If a spate of late campaign polls are borne out tomorrow, Tasmanian Premier Will Hodgman will achieve what seemed at best improbable four weeks ago — a second-term majority for his Liberal government, achieved under the state’s tricky Hare-Clark electoral system.

Back in December, a poll from local outfit Enterprise Marketing and Research Services suggested a hung parliament was all but a foregone conclusion, with both major parties stranded on 34%, despite Labor’s improved position under popular new leader Rebecca White. But in the past fortnight, three separate pollsters have found the Liberals opening a decisive lead, with EMRS recording their support up by 12%.

If that proves accurate, the election could join federal Labor’s mining tax debacle in 2010 as a cautionary tale about the dangers of taking on deep-pocketed interests in an election campaign.

The campaign’s defining issue has been Labor and the Greens’ policy to phase out poker machines in pubs and clubs by 2023, killing a golden goose that has laid nearly half a billion dollars for monopoly operator Federal Hotels.

One prong of the counter-attack has been an industry campaign that has played on sentimentality about small venues (“Love Your Local”) and hostility to government paternalism (“Labor and the Greens think you’re stupid. What’s next? Don’t let them tell you what to do”).

The campaign has been smartly crafted, and anecdotal evidence suggests it has found its mark in working class communities, particularly in the north of the state. However, its direct impact should not be overstated: a ReachTEL poll for The Mercury last weekend found majority support for the Labor-Greens policy, and only 14.3% rating it as the most important issue in determining their vote.

A more significant factor has been the scale of the campaign the Liberals have been able to wage across the state’s billboards, newspapers and television screens. Thanks to lax disclosure laws, we will not know for some time how they have been able to pay for all this — although it’s probably not hard to guess. Beyond the simple question of its pervasiveness, it must be acknowledged that the Liberal campaign has also had a plausible message to sell.

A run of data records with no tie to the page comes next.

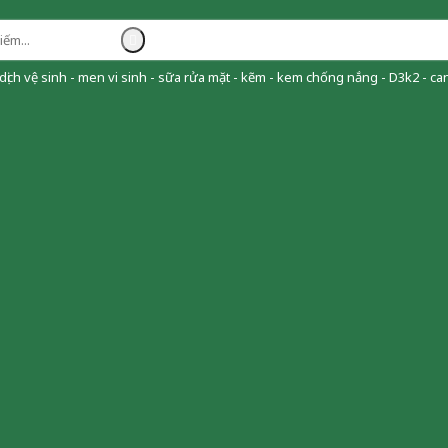
ịch vệ sinh - men vi sinh - sữa rửa mặt - kẽm - kem chống nắng - D3k2 - can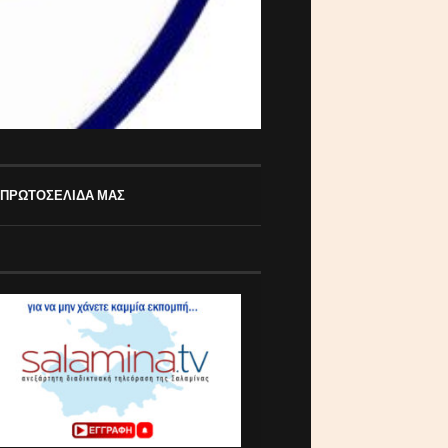
 ΠΡΩΤΟΣΕΛΙΔΑ ΜΑΣ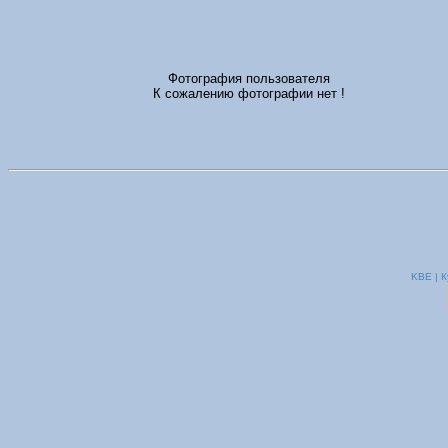
Фотография пользователя
К сожалению фотографии нет !
KBE | К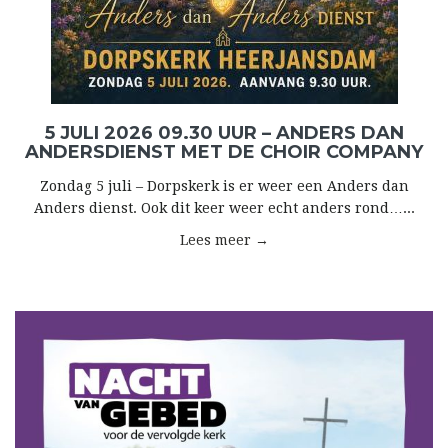
5 JULI 2026 09.30 UUR – ANDERS DAN
ANDERSDIENST MET DE CHOIR COMPANY
Zondag 5 juli – Dorpskerk is er weer een Anders dan
Anders dienst. Ook dit keer weer echt anders rond…...
Lees meer →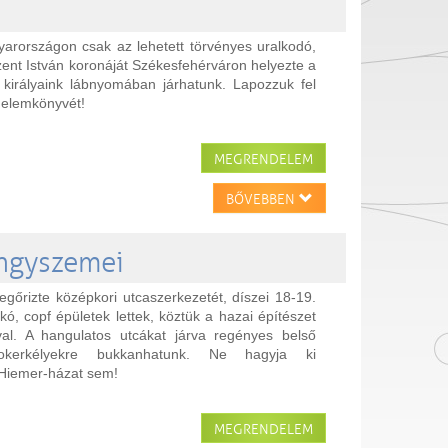
arországon csak az lehetett törvényes uralkodó,
ent István koronáját Székesfehérváron helyezte a
 királyaink lábnyomában járhatunk. Lapozzuk fel
énelemkönyvét!
MEGRENDELEM
BŐVEBBEN
öngyszemei
gőrizte középkori utcaszerkezetét, díszei 18-19.
ó, copf épületek lettek, köztük a hazai építészet
al. A hangulatos utcákat járva regényes belső
kerkélyekre bukkanhatunk. Ne hagyja ki
 Hiemer-házat sem!
MEGRENDELEM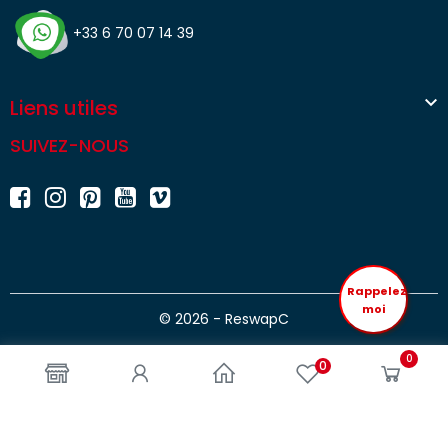
+33 6 70 07 14 39

Liens utiles
SUIVEZ-NOUS
Rappelez
moi
© 2026 - ReswapC
0
0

Tasmania is in the unfamiliar position of having the problems of success as its main economic issues, notably a property boom that is continuing to sustain rising house prices even as bubbles burst across on the eastern seaboard. The other Liberal trump card has been popular aversion to the notion of a Labor-Greens governing alliance, which ended in electoral disaster the two times it was tried previously.

Labor’s insistence that there will be no deals with the Greens is tainted by the fact that the same promise was made at the 2010 election, only to be followed by the state’s first ever Labor-Greens coalition cabinet. It is for this reason that the Liberals have been so keen to publicise polling showing a Labor majority government is not in prospect, to which Labor weakly responded with its own figures showing White favoured over Hodgman as preferred premier, while tellingly omitting any reference to voting intention.

It hasn’t all been smooth sailing for the Liberals — White was adjudged a clear winner in Wednesday’s leaders debate, and the federal Coalition has once again indulged in its lamentable habit of scoring own goals at the sharp end of a state election campaign. Nonetheless, the Liberals appear to have a firewall of sorts in the state’s centre and north, where they can be confident of winning three seats out of five in each of the electorates of Bass, Braddon and Lyons.

To get from there to the magic number of 13, only two seats out of five are needed in each of the Hobart electorates of Franklin and Denison. That should be simple enough in Franklin, where the party is buoyed by Will Hodgman’s presence on the ticket.

The potential chink in the armour is the central Hobart electorate of Denison, which is served at federal level by Andrew Wilkie, who has been making his presence felt over the past few weeks as a face of the anti-pokies campaign. A second seat in this green-left enclave is never a sure bet for the Liberals, and it’s this result that they will be sweating on tomorrow evening.